SOURCE MATERIAL -
--- START ---

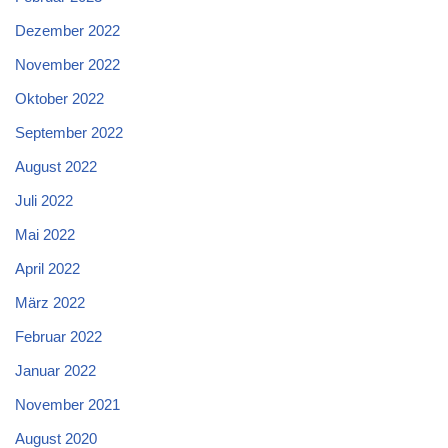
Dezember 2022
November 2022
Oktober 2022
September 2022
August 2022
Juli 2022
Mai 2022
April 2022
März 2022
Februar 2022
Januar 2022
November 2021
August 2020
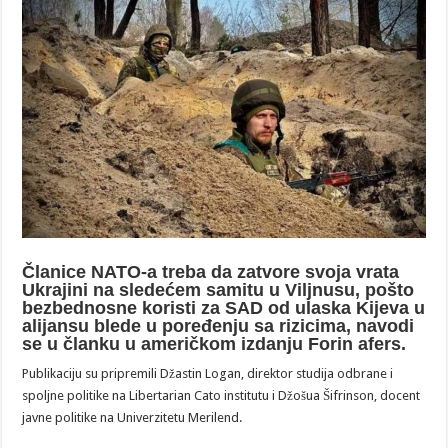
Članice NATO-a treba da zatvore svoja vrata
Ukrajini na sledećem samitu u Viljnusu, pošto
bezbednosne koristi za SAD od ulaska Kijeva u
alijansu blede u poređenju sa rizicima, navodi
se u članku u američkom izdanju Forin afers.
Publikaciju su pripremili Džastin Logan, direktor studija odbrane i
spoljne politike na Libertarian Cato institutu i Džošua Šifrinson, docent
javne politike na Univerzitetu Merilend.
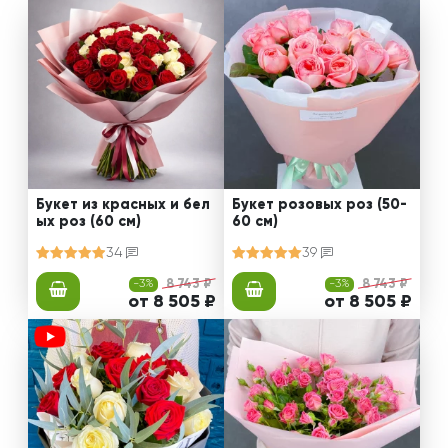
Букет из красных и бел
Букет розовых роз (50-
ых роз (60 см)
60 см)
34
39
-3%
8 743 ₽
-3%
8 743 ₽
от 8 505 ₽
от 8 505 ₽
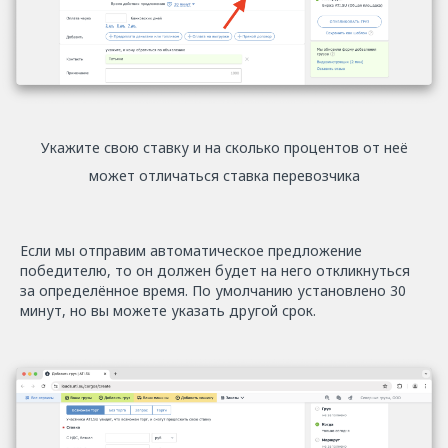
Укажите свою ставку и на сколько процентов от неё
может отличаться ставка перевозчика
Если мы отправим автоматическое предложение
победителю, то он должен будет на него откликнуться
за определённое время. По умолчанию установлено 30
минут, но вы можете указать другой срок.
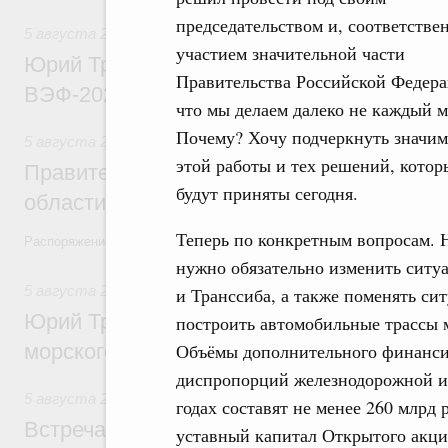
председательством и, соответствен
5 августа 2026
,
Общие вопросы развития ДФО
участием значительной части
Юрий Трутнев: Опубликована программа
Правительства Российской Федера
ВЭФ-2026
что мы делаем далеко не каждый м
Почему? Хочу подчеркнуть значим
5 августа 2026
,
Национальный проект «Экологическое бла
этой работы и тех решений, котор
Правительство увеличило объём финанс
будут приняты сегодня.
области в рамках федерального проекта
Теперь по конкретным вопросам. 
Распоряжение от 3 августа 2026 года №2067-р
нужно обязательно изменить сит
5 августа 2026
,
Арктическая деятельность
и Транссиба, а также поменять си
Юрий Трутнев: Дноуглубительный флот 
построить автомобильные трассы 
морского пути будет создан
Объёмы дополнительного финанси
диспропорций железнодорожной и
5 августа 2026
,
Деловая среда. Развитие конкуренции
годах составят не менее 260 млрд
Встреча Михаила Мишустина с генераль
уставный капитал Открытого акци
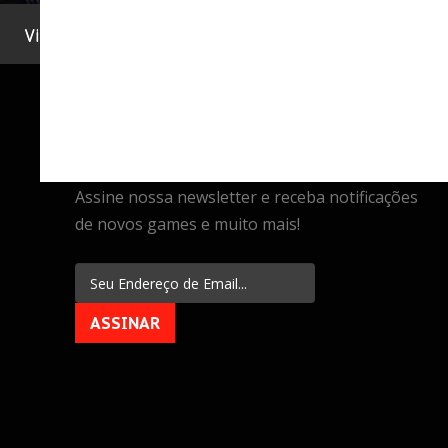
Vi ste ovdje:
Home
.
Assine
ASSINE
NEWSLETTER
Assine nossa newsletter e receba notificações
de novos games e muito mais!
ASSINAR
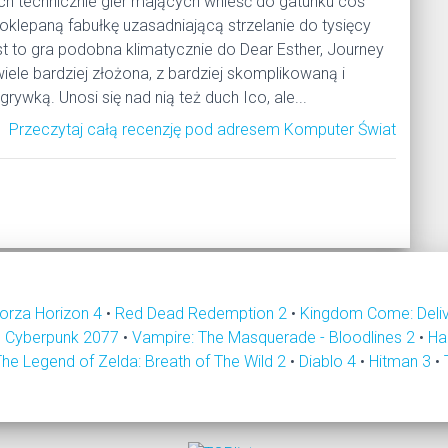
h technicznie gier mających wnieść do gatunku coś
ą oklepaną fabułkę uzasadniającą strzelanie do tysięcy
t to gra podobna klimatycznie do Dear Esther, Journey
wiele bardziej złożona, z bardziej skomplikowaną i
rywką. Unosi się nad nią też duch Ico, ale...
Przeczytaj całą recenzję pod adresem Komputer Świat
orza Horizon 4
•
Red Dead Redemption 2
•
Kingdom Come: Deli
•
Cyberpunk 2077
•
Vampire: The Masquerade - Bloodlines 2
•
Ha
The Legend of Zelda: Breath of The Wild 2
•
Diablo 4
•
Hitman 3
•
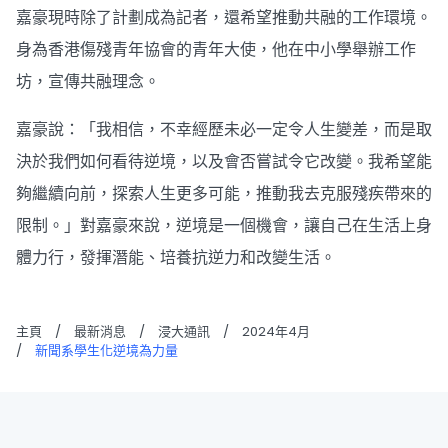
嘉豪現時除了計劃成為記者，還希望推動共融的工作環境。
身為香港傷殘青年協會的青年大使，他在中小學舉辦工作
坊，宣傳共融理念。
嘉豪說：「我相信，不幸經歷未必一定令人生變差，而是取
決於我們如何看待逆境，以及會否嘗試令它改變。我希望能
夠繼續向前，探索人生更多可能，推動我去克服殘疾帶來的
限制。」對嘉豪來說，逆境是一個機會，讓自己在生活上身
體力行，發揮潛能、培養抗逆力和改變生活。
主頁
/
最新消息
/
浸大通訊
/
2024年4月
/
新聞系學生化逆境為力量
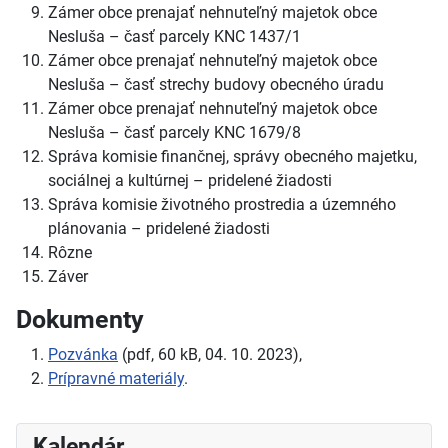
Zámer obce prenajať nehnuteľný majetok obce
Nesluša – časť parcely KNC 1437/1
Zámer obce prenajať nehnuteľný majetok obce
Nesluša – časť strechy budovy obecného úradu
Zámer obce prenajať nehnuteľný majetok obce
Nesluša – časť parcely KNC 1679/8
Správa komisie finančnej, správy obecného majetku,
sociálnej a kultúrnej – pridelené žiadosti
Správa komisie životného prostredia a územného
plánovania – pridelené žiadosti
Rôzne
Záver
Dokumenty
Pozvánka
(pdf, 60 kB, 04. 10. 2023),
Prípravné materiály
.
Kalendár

--- END ---

GOAL OF THE EXERCISE - Every line in the listing above that mentions "časť" should be returned.

RESULT OF THIS TASK -
Nesluša – časť parcely KNC 1437/1
Nesluša – časť strechy budovy obecného úradu
Nesluša – časť parcely KNC 1679/8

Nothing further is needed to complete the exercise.